Recently I got a lot of blue Gold's Gym flat band stock from Philly (thanks, man). I have used it before, usually cut tapered 3/4" to 1/2" and doubled, which is nice and snappy for 3/8 steel.

This time I did a bit of experimenting because I have been sticking with 7/16 steel ammo lately. Not being a mathametician, nor a chronie owner, I have stuck to the advise of some of the expert experimenters on this forum and stay pretty much with a 3:2 ratio when I taper a bandset. I guess the reason why I use a 3/4 to 1/2-inch taper so much is that to a simpleton like me it's easy to see that THREE quarters to TWO quarters is _ipso facto_ a THREE to TWO ratio. I'm not being cute here, just trying to demonstrate how an idiot thinks.
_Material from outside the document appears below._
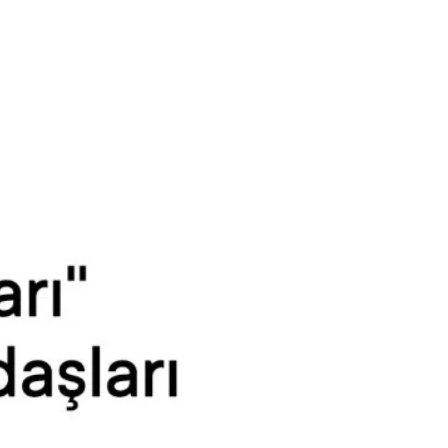
 Fazla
Anyway, for 7/16 ammo I came up with this sweet spot and I would like to share it. Here is how to cut them without any waste:










I have worked out an easy way, using a nomograph, to get a 3:2 taper with any width of bands. If the bandset I'm using is too weak or strong, I just start with more or less width. I hope you will be able to follow this pdf I'm attaching.

Edit: The bandset above is meant for a doubled set.


----------



## newconvert (Dec 12, 2011)

or another really easy way is to het your width at its widest point, and multiply by .66


----------



## treefork (Feb 1, 2010)

How does that blue golds gym compare to TBG?


----------



## Dayhiker (Mar 13, 2010)

@ new convert: True, but this is a way of being completely 100% accurate without having to convert you decimal-fraction answer into something readable on a ruler. You just use the distance directly. There really doesn't have to be a ruler or any number use at all once the graph is made. (A plus for us idiots.)

@ treefork: It seems to be about half as thick as TBG


----------



## M.J (Nov 1, 2010)

Here's a post with the thicknesses for Gold's Gym and Embark (sold at Target) bands: Link
Gold's Gym Blue is between TB Black and Silver.
Thanks for the tip, DH!


----------



## newconvert (Dec 12, 2011)

M_J said:


> Here's a post with the thicknesses for Gold's Gym and Embark (sold at Target) bands: Link
> Gold's Gym Blue is between TB Black and Silver.
> Thanks for the tip, DH!


so is the GJB any good? might be nice for butterfly bands.


----------



## M.J (Nov 1, 2010)

It doesn't have the same endless stretch as thera does. I have a set of butterfly bands cut to Torsten specs that bottom out at 48" where I know the TB Black sets he uses will go 60".
They're ok for regular bands, though.


----------



## newconvert (Dec 12, 2011)

M_J said:


> It doesn't have the same endless stretch as thera does. I have a set of butterfly bands cut to Torsten specs that bottom out at 48" where I know the TB Black sets he uses will go 60".
> They're ok for regular bands, though.


good to know, thanks


----------